Il pagamento delle rate d'interessi, relativamente ai titoli al portatore del Debito redimibile 3 per cento netto, creato con legge 15 maggio 1910, n. 228 , che siano rimasti privi di cedole, potra' essere provvisoriamente eseguito, alle rispettive scadenze, dalle Sezioni di tesoreria provinciale, in base alla presentazione dei titoli ed a domanda, in carta libera da compilarsi dall'esibitore, in duplice esemplare.

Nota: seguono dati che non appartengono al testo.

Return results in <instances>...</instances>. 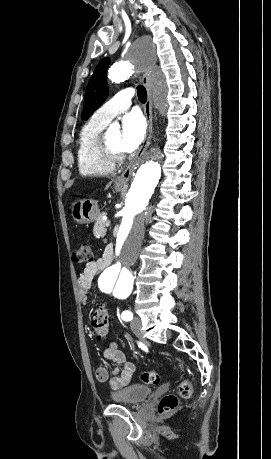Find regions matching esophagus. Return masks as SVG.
Segmentation results:
<instances>
[{"label":"esophagus","instance_id":"esophagus-1","mask_svg":"<svg viewBox=\"0 0 271 459\" xmlns=\"http://www.w3.org/2000/svg\"><path fill=\"white\" fill-rule=\"evenodd\" d=\"M151 61L155 62V58H152ZM140 67H136V72L138 73L139 71L142 72V82L146 87L147 90V101L143 107V113L147 121V131L144 137V140L142 142V145L136 155L134 156L133 160L129 163V165L126 167L124 172L119 175L114 181V185H127L130 177L132 176V173L139 165L141 162L147 148L150 145L152 134H153V114H152V89H151V83H150V75H149V62L147 60H142L140 62Z\"/></svg>","mask_w":271,"mask_h":459}]
</instances>
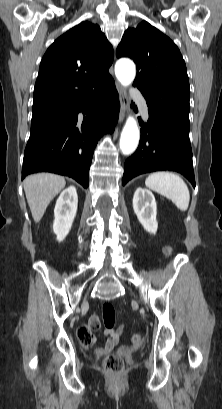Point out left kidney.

La Sezione di tesoreria provinciale accertera' che il pagamento richiesto corrisponda a rata d'interessi, per la quale non era unita al titolo la relativa cedola, riscontrera' la regolarita' della domanda, in corrispondenza con le risultanze dei titoli, e, previa osservanza delle ulteriori formalita' prescritte, dara' corso - se nulla vi osti - al pagamento richiesto applicando, a tergo dei titoli, il bollo a calendario con l'indicazione del pagamento e della data di scadenza della rata cui esso si riferisce.
Su un esemplare della domanda, che, previo riscontro della regolarita' di essa, e dell'avvenuta apposizione del bollo di pagamento sul titolo, sara' munito del visto da parte del capo della Sezione di tesoreria o di un suo delegato, l'esibitore rilascera' quietanza del pagamento conseguito, e il cassiere vi apporra' la propria firma.
L'esemplare, considerato nel precedente comma, sara' inviato alla Direzione generale del debito pubblico, con le contabilita' dei pagamenti, distintamente dagli altri documenti contabili e con elenco riassuntivo.